- _Listed records_:

_ _ _ _

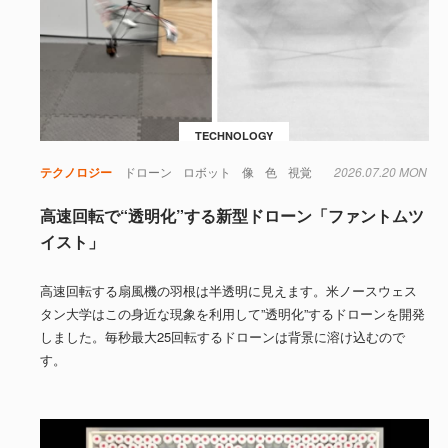
TECHNOLOGY
テクノロジー
ドローン
ロボット
像
色
視覚
2026.07.20 MON
高速回転で“透明化”する新型ドローン「ファントムツ
イスト」
高速回転する扇風機の羽根は半透明に見えます。米ノースウェス
タン大学はこの身近な現象を利用して”透明化”するドローンを開発
しました。毎秒最大25回転するドローンは背景に溶け込むので
す。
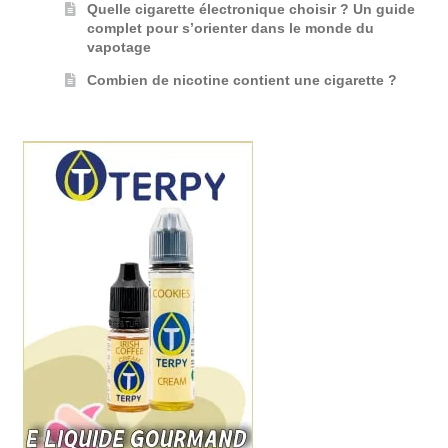
Quelle cigarette électronique choisir ? Un guide
complet pour s’orienter dans le monde du
vapotage
Combien de nicotine contient une cigarette ?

_ _ _ _

- _Activity_: Return all of the entries word for word, but omit the pictures.

- _Reply_:
TECHNOLOGY
テクノロジー
ドローン
ロボット
像
色
視覚
2026.07.20 MON
高速回転で“透明化”する新型ドローン「ファントムツ
イスト」
高速回転する扇風機の羽根は半透明に見えます。米ノースウェス
タン大学はこの身近な現象を利用して”透明化”するドローンを開発
しました。毎秒最大25回転するドローンは背景に溶け込むので
す。
Quelle cigarette électronique choisir ? Un guide
complet pour s’orienter dans le monde du
vapotage
Combien de nicotine contient une cigarette ?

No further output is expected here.